Adult males typically inhabit sunny, exposed sitting areas above running water, including stalks, branches protruding over the water, stones, and sandbanks. These areas are often characterized by agitated water flowing over shallow, sandy bottoms. Males defend these sitting areas against others of the same species, though conflicts are typically brief and non-violent. Territorial boundaries are not established, and males may frequent the same stretch of river for several days. They avoid shaded areas. Areas bordered by wooded banks are usually flown around. Even after they have reached maturity, the adults sometimes move far away from their breeding waters.

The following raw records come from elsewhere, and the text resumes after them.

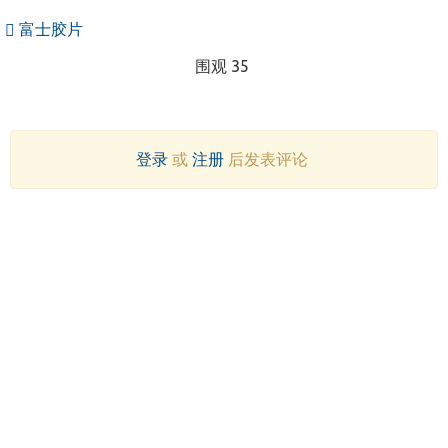
富士胶片
围观 35
登录
或
注册
后发表评论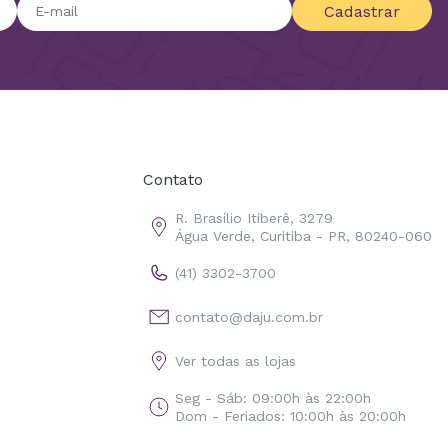
Cadastrar
Contato
R. Brasílio Itiberê, 3279
Água Verde, Curitiba - PR, 80240-060
(41) 3302-3700
contato@daju.com.br
Ver todas as lojas
Seg - Sáb: 09:00h às 22:00h
Dom - Feriados: 10:00h às 20:00h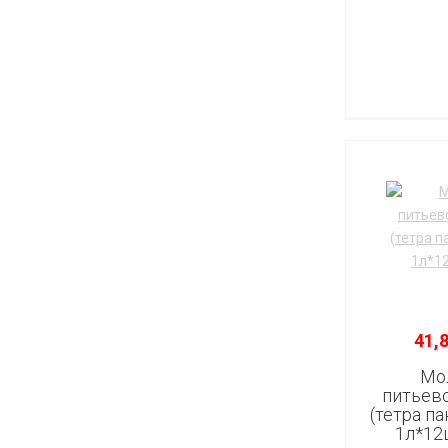
41,8
Мо
питьево
(тетра па
1л*12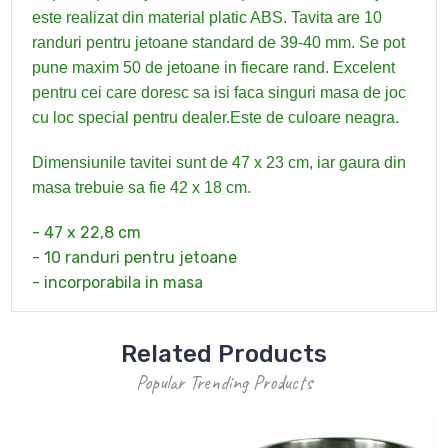
este realizat din material platic ABS. Tavita are 10
randuri pentru jetoane standard de 39-40 mm. Se pot
pune maxim 50 de jetoane in fiecare rand. Excelent
pentru cei care doresc sa isi faca singuri masa de joc
cu loc special pentru dealer.Este de culoare neagra.
Dimensiunile tavitei sunt de 47 x 23 cm, iar gaura din
masa trebuie sa fie 42 x 18 cm.
- 47 x 22,8 cm
- 10 randuri pentru jetoane
- incorporabila in masa
Related Products
Popular Trending Products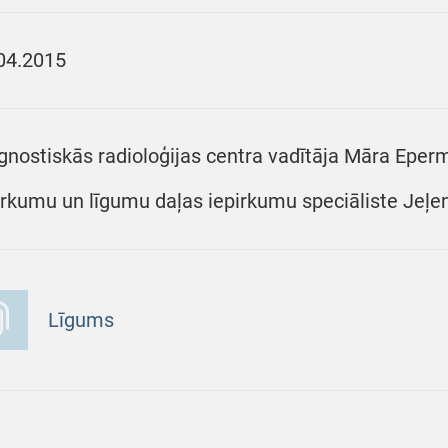
04.2015
gnostiskās radioloģijas centra vadītāja Māra Eperm
irkumu un līgumu daļas iepirkumu speciāliste Jeļen
Līgums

Males can be detected at distances of up to two kilometres from the inhabited rivers in sun-exposed hillside forests on the edge of a valley. Individuals caught there could be found along the river later. When sexually mature animals were marked, the ratio of males to females was between 16:1 (Rezat) and 67:1 (Aurach). This is to explain the secret behaviour of the females when laying eggs. They usually press the egg balls in the cover of dense vegetation; the eggs are laid in seconds by repeatedly dipping the end of the abdomen into the water. They then immediately disappear from the water. There are also indications that the females also visit the breeding waters separately from the males in terms of space and time.

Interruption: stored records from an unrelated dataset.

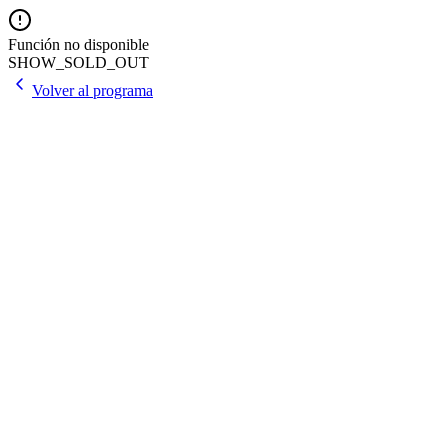
Función no disponible
SHOW_SOLD_OUT
Volver al programa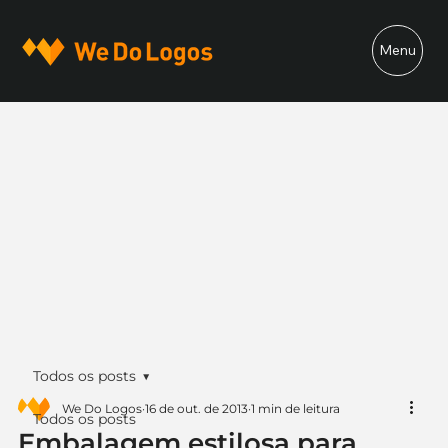
Menu
Todos os posts
We Do Logos
16 de out. de 2013
1 min de leitura
Todos os posts
Embalagem estilosa para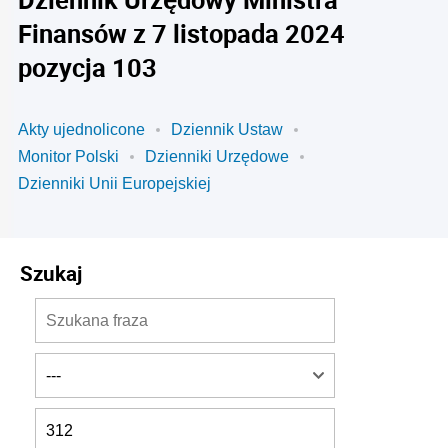
Finansów z 7 listopada 2024
pozycja 103
Akty ujednolicone
Dziennik Ustaw
Monitor Polski
Dzienniki Urzędowe
Dzienniki Unii Europejskiej
Szukaj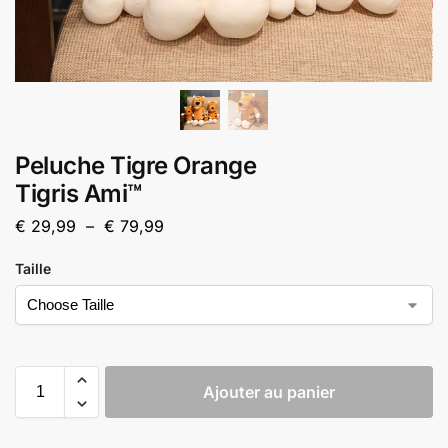
Peluche Tigre Orange
Tigris Ami™
€
29,99
–
€
79,99
Taille
Ajouter au panier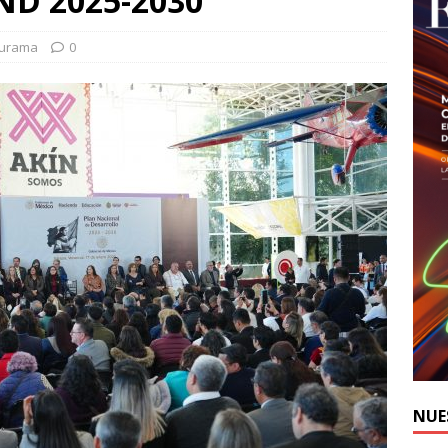
PND 2025-2030
durama
0
NUE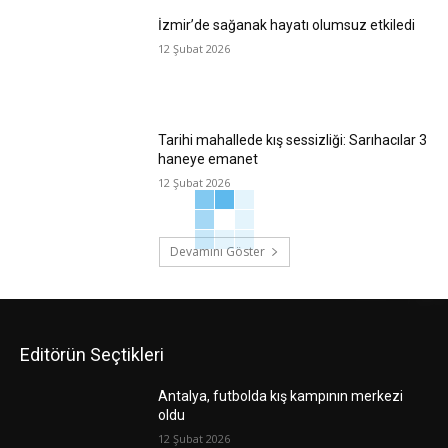
İzmir’de sağanak hayatı olumsuz etkiledi
12 Şubat 2026
Tarihi mahallede kış sessizliği: Sarıhacılar 3
haneye emanet
12 Şubat 2026
Devamını Göster
Editörün Seçtikleri
Antalya, futbolda kış kampının merkezi
oldu
12 Şubat 2026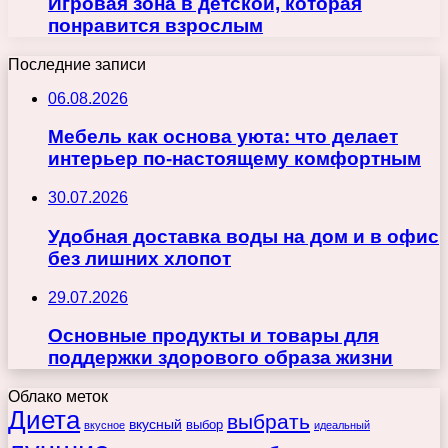
Игровая зона в детской, которая
понравится взрослым
Последние записи
06.08.2026
Мебель как основа уюта: что делает
интерьер по-настоящему комфортным
30.07.2026
Удобная доставка воды на дом и в офис
без лишних хлопот
29.07.2026
Основные продукты и товары для
поддержки здорового образа жизни
Облако меток
Диета
выбрать
вкусный
выбор
вкусное
идеальный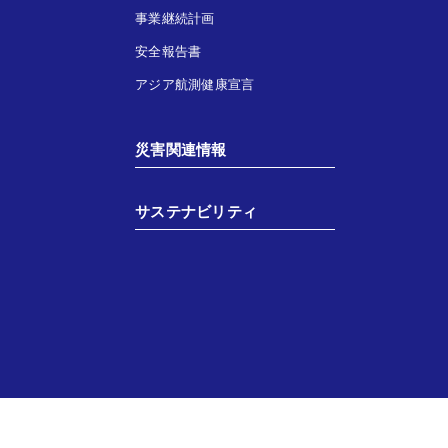
事業継続計画
安全報告書
アジア航測健康宣言
災害関連情報
サステナビリティ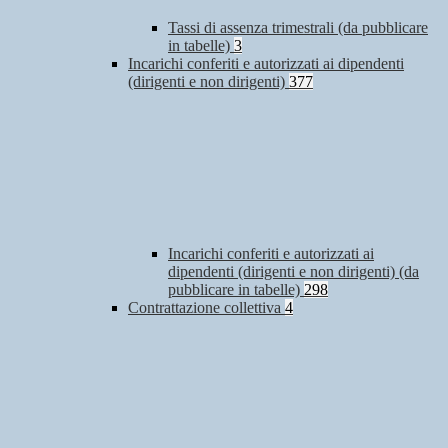
Tassi di assenza trimestrali (da pubblicare
in tabelle)
3
Incarichi conferiti e autorizzati ai dipendenti
(dirigenti e non dirigenti)
377
Incarichi conferiti e autorizzati ai
dipendenti (dirigenti e non dirigenti) (da
pubblicare in tabelle)
298
Contrattazione collettiva
4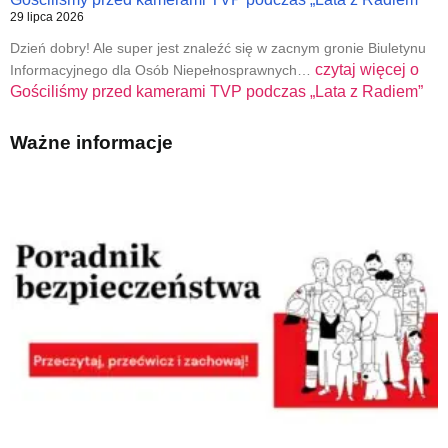
29 lipca 2026
Dzień dobry! Ale super jest znaleźć się w zacnym gronie Biuletynu
czytaj więcej o
Informacyjnego dla Osób Niepełnosprawnych…
Gościliśmy przed kamerami TVP podczas „Lata z Radiem”
Ważne informacje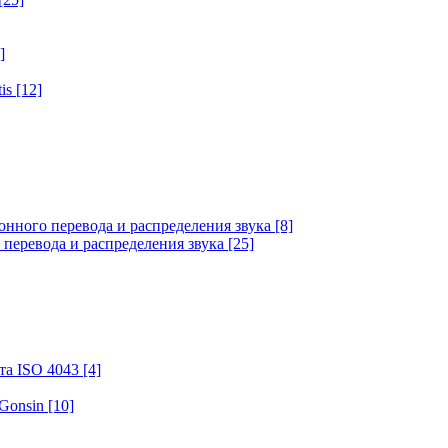
]
tis
[12]
онного перевода и распределения звука
[8]
 перевода и распределения звука
[25]
та ISO 4043
[4]
 Gonsin
[10]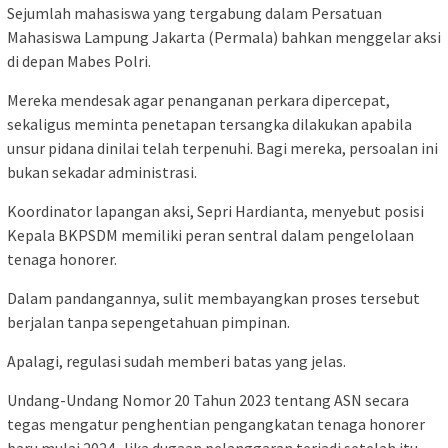
Sejumlah mahasiswa yang tergabung dalam Persatuan
Mahasiswa Lampung Jakarta (Permala) bahkan menggelar aksi
di depan Mabes Polri.
Mereka mendesak agar penanganan perkara dipercepat,
sekaligus meminta penetapan tersangka dilakukan apabila
unsur pidana dinilai telah terpenuhi. Bagi mereka, persoalan ini
bukan sekadar administrasi.
Koordinator lapangan aksi, Sepri Hardianta, menyebut posisi
Kepala BKPSDM memiliki peran sentral dalam pengelolaan
tenaga honorer.
Dalam pandangannya, sulit membayangkan proses tersebut
berjalan tanpa sepengetahuan pimpinan.
Apalagi, regulasi sudah memberi batas yang jelas.
Undang-Undang Nomor 20 Tahun 2023 tentang ASN secara
tegas mengatur penghentian pengangkatan tenaga honorer
baru mulai 2024. Jika dugaan pelanggaran terjadi setelah itu,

The larvae can reach relatively high densities. Up to ten larvae per square meter were found on a stream in the northern Upper Palatinate. Larvae hunt both burrowing and on the substrate surface. In addition, hide hunting is known, in which only the front part of the head capsule and the anal pyramid protrude from the substrate. The larval development usually takes three or four, possibly only two years. The hatch occurs close to the water's edge. The gender ratio in the exuvia is balanced. Hatching and flight areas do not necessarily have to be identical; exuvia can also be found in places where adult animals are only sporadically sighted.